Brady slept in his crate on top of a table next to me in bed until he was 6 months. Then, he moved into the bed and the crate was retired. He sleeps on my DH's side of the bed. They spoon at night. It is very cute. Brady usually needs to be woken in the morning. He likes to stretch and get belly rubs before getting out of bed. I told DH the other day that we need to get a king size bed as he and Brady take up most of the bed and there is no room for me. He told me that there is still a dog bed on the floor and I can sleep in that. Funny guy isn't heound:


----------



## Thumper (Feb 18, 2007)

Brady's mom said:


> I told DH the other day that we need to get a king size bed as he and Brady take up most of the bed and there is no room for me. He told me that there is still a dog bed on the floor and I can sleep in that. Funny guy isn't heound:


Karen, that IS funny! ound:

Keep working on hubby to get the King size. Mine finally caved in and bought one a few weeks ago! BLISS! I can now stretch a bit.

Gucci still falls asleep right next to me, but ends up in my husband's face! ound: Which means.....I have MORE room than EVER! hehe.

Kara


----------



## radar_jones (May 6, 2007)

Yeah My Wife loves the King Size as well it reminds her of a Hotel. Down here we have the California King which I guess is a jumbo size King Size Bed I'm not sure but I guess you would know. We could only afford the Queen but it's really nice and firm. The King size bed would have meant quite a bit more on the bedroom set. I can see Radar sleeping in the bed sometime near the winter when it's nice a cold in the room (wife keeps the window wide open).

Derek


----------



## marjrc (Jan 13, 2007)

There are quite a few threads about this. Maybe if you did a search, Dot, you will find what other advice there is for this same thing. Sorry, but I can't remember which threads! lol 

I think we have all experienced many of the same situations. That's what is so great about this forum! 

Good luck!


----------



## brandy (Jun 12, 2007)

My Boscoe loves bed time.  He runs and jumps on my bed but as soon as I get in it he crawls under the bed and no one can budge him out but me when Im ready to get up in the morn. He will stay right by my side and not come out for anything or anyone :behindsofa: . Mindy likes to sleep in her cuddle bed on my bedroom floor but sometimes my hubby grabs her up for a cuddle on the bed. The little puppy is in a crate learning about manors but will soon be in my daugters room . Im trying to get her to attach to her more than me since we kept this little sweetie for my little sweetie! sometimes on hot nights they like to sleep outside on the plush patio furniture under the gazebo listening to the water fountain, wich is actually their drinking water. On hot nights I will find them sleeping under the stars. They are pretty spoiled. They have a doggy door in our bathroom that goes to the patio so they can pretty much go where ever (except that I block my bedroom door because sometimes Mindy goes a wondering for a little late night TP ing) but they do have preffered spots.


----------



## Paige (Sep 12, 2006)

My three boys sleep in crates at night. There would be no room let for me and hubby if I had all three in bed with me. I think for xmas I might buy them the cloth doghouse that I saw in the gallery.

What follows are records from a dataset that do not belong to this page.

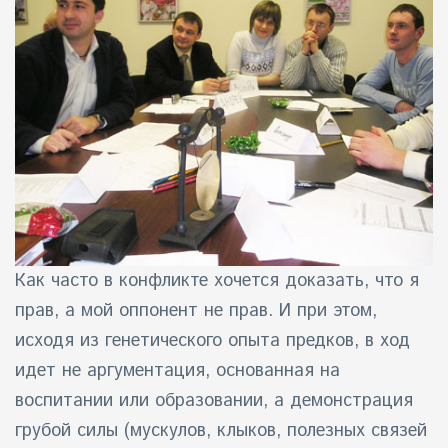
айн)
айн)
айн)
Как часто в конфликте хочется доказать, что я
прав, а мой оппонент не прав. И при этом,
исходя из генетического опыта предков, в ход
идет не аргументация, основанная на
воспитании или образовании, а демонстрация
грубой силы (мускулов, клыков, полезных связей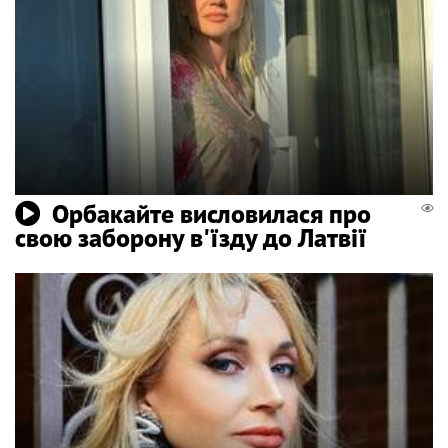
Орбакайте висловилася про
свою заборону в'їзду до Латвії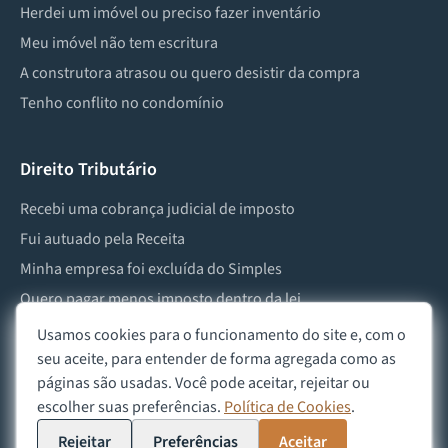
Herdei um imóvel ou preciso fazer inventário
Meu imóvel não tem escritura
A construtora atrasou ou quero desistir da compra
Tenho conflito no condomínio
Direito Tributário
Recebi uma cobrança judicial de imposto
Fui autuado pela Receita
Minha empresa foi excluída do Simples
Quero pagar menos imposto dentro da lei
Preciso lidar com imposto de herança ou doação
Usamos cookies para o funcionamento do site e, com o
seu aceite, para entender de forma agregada como as
páginas são usadas. Você pode aceitar, rejeitar ou
escolher suas preferências.
Política de Cookies
.
©
2026
Advocacia Custódio
Política de Privacidade
Política de Cookies
Aviso Legal
Rejeitar
Preferências
Aceitar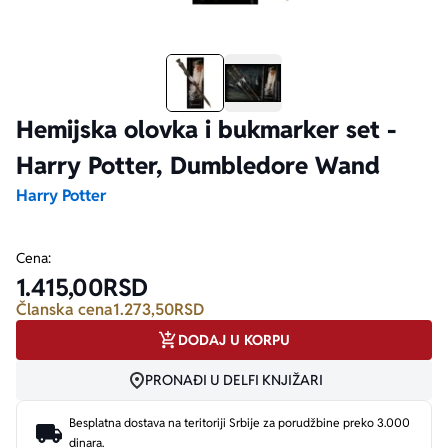
Ekranizovane knjige
Poezija
Bojan Ljubenović
Peter Handke
Za poklon
Lični razvoj i popularna psihologija
Dejan Tiago-Stanković
Harlan Koben
Hemijska olovka i bukmarker set -
Harry Potter, Dumbledore Wand
E-knjige
Biografija
Milica Jakovljević Mir-Jam
Elif Šafak
Harry Potter
Autori
Cena:
1.415,00
RSD
Članska cena
1.273,50
RSD
DODAJ U KORPU
PRONAĐI U DELFI KNJIŽARI
Besplatna dostava na teritoriji Srbije za porudžbine preko 3.000
dinara.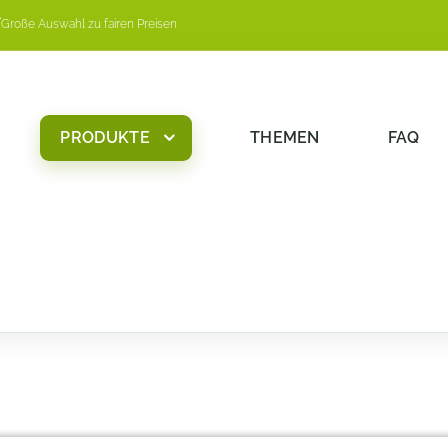
Große Auswahl zu fairen Preisen
PRODUKTE
THEMEN
FAQ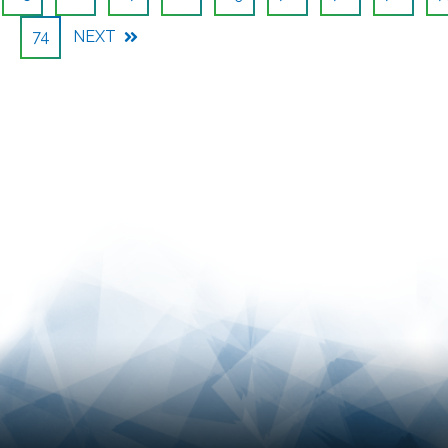
74
NEXT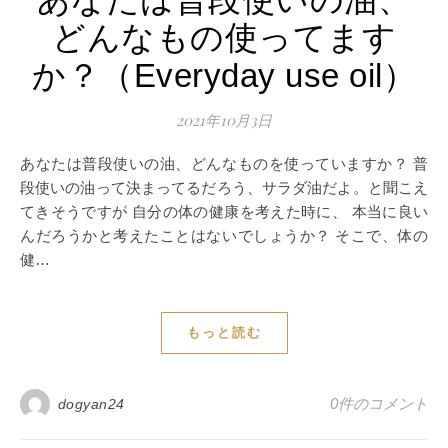
どんなもの使ってます
か？（Everyday use oil）
2021年10月3日
あなたは普段使いの油、どんなものを使っていますか？ 普
段使いの油って決まってるだろう、サラダ油だよ。と聞こえ
てきそうですが 自分の体の健康を考えた時に、 本当に良い
んだろうかと考えたことはないでしょうか？ そこで、体の
健…
もっと読む
0件のコメント
dogyan24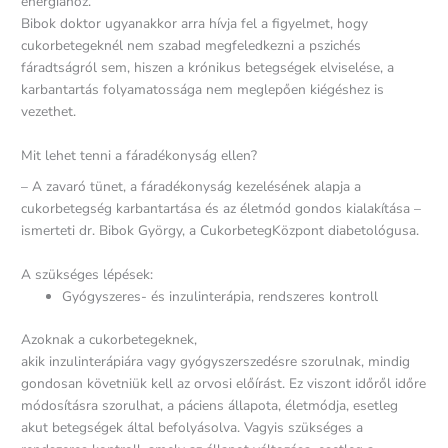
energiához.
Bibok doktor ugyanakkor arra hívja fel a figyelmet, hogy
cukorbetegeknél nem szabad megfeledkezni a pszichés
fáradtságról sem, hiszen a krónikus betegségek elviselése, a
karbantartás folyamatossága nem meglepően kiégéshez is
vezethet.
Mit lehet tenni a fáradékonyság ellen?
– A zavaró tünet, a fáradékonyság kezelésének alapja a
cukorbetegség karbantartása és az életmód gondos kialakítása –
ismerteti dr. Bibok György, a CukorbetegKözpont diabetológusa.
A szükséges lépések:
Gyógyszeres- és inzulinterápia, rendszeres kontroll
Azoknak a cukorbetegeknek,
akik inzulinterápiára vagy gyógyszerszedésre szorulnak, mindig
gondosan követniük kell az orvosi előírást. Ez viszont időről időre
módosításra szorulhat, a páciens állapota, életmódja, esetleg
akut betegségek által befolyásolva. Vagyis szükséges a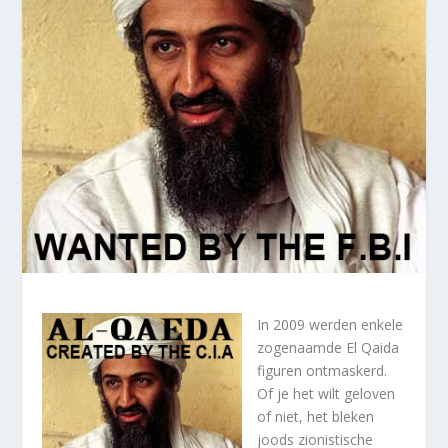
In 2009 werden enkele
zogenaamde El Qaida
figuren ontmaskerd.
Of je het wilt geloven
of niet, het bleken
joods zionistische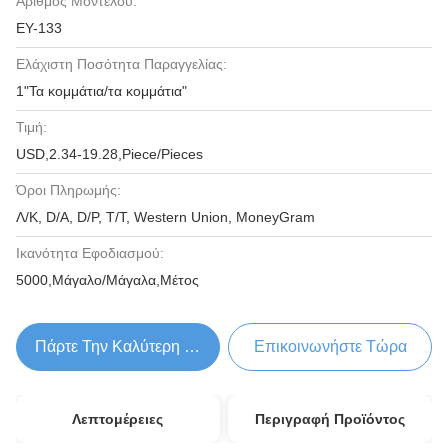
Αριθμός Μοντέλου:
ΕΥ-133
Ελάχιστη Ποσότητα Παραγγελίας:
1"Τα κομμάτια/τα κομμάτια"
Τιμή:
USD,2.34-19.28,Piece/Pieces
Όροι Πληρωμής:
Λ/Κ, D/A, D/P, T/T, Western Union, MoneyGram
Ικανότητα Εφοδιασμού:
5000,Μάγαλο/Μάγαλα,Μέτος
Πάρτε Την Καλύτερη Τιμή
Επικοινωνήστε Τώρα
Λεπτομέρειες
Περιγραφή Προϊόντος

Does anyone know where I could get those? 

I thought it was so cute, and I think the boys would really like that, they love to sleep under my bed, chair and desk during the day. So it would give them a little cubby hole for nighttime.


----------



## pizno (May 8, 2007)

Marvin sleeps in a crate in the kitchen, and has a good full night happy sleep, from around 10:00 until anywhere from 6-8 in the morning. My husband will NOT have her in bed with us, and it's probably a good idea. My daughter is dying to sleep with him but not until he is really truly potty trained. He also takes at least 2 good naps in the crate during the day, and of course when we're gone. 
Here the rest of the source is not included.